=== Required action ===
Take the line containing "Acepto recibir información de las" and each line after it through the end of the data below, and return them exactly, minus any pictures.

[Source records]
═══

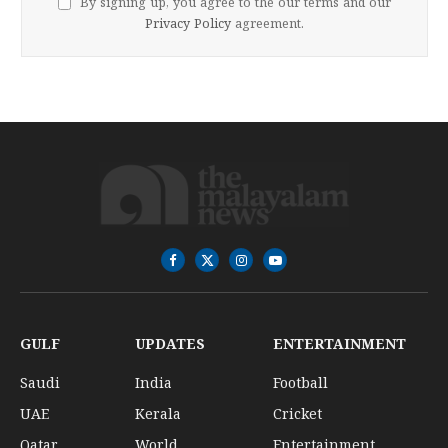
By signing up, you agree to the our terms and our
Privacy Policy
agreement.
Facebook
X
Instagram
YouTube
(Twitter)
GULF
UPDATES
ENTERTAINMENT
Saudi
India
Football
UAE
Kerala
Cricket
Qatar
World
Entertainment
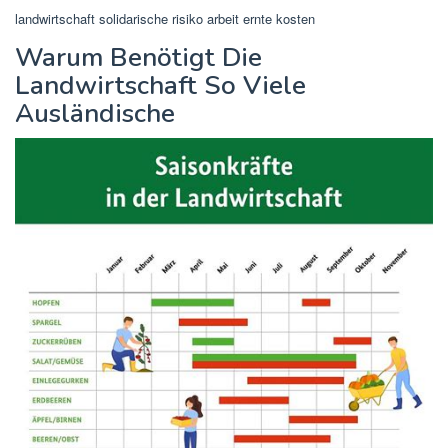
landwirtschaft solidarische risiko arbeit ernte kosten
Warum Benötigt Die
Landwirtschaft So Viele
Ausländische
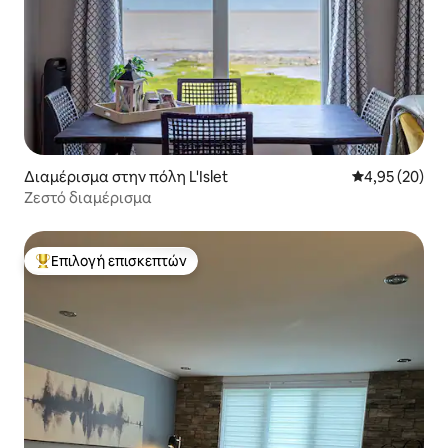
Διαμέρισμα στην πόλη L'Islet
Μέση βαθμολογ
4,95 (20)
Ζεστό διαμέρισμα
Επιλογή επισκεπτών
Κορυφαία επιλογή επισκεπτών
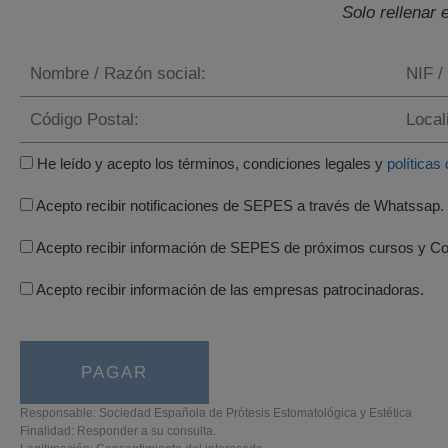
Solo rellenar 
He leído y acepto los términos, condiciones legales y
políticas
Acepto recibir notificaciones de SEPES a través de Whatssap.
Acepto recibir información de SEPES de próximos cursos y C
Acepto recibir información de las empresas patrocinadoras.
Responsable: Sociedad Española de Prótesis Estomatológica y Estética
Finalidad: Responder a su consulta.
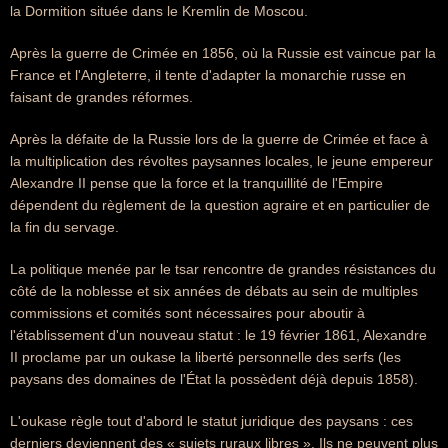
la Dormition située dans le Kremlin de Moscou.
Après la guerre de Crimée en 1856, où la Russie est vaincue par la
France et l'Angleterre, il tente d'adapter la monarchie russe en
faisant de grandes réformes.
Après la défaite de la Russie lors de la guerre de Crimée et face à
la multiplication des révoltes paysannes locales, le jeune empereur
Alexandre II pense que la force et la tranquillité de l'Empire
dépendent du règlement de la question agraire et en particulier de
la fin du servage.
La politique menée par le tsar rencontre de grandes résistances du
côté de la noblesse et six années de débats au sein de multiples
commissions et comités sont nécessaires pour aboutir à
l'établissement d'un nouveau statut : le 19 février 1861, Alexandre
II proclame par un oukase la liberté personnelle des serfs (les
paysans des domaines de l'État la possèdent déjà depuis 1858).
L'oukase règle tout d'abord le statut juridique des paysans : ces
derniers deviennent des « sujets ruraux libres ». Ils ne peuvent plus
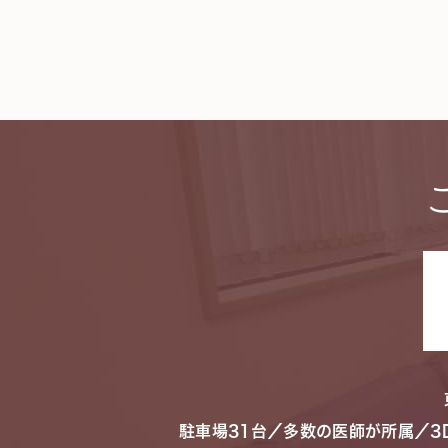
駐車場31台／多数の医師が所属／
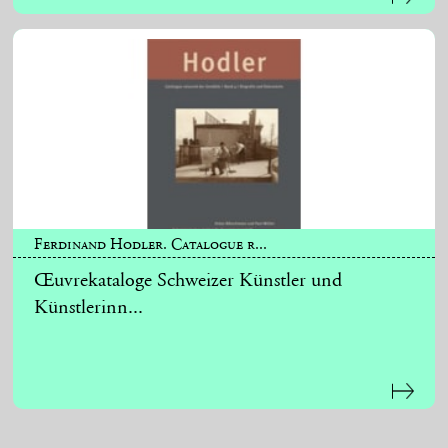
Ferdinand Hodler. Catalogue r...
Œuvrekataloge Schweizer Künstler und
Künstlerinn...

═══

=== Expected answer ===
Acepto recibir información de las empresas patrocinadoras.
Responsable: Sociedad Española de Prótesis Estomatológica y Estética
Finalidad: Responder a su consulta.
la Dormition située dans le Kremlin de Moscou.
Après la guerre de Crimée en 1856, où la Russie est vaincue par la
France et l'Angleterre, il tente d'adapter la monarchie russe en
faisant de grandes réformes.
Après la défaite de la Russie lors de la guerre de Crimée et face à
la multiplication des révoltes paysannes locales, le jeune empereur
Alexandre II pense que la force et la tranquillité de l'Empire
dépendent du règlement de la question agraire et en particulier de
la fin du servage.
La politique menée par le tsar rencontre de grandes résistances du
côté de la noblesse et six années de débats au sein de multiples
commissions et comités sont nécessaires pour aboutir à
l'établissement d'un nouveau statut : le 19 février 1861, Alexandre
II proclame par un oukase la liberté personnelle des serfs (les
paysans des domaines de l'État la possèdent déjà depuis 1858).
L'oukase règle tout d'abord le statut juridique des paysans : ces
derniers deviennent des « sujets ruraux libres ». Ils ne peuvent plus
駐車場31台／多数の医師が所属／
Ferdinand Hodler. Catalogue r...
Œuvrekataloge Schweizer Künstler und
Künstlerinn...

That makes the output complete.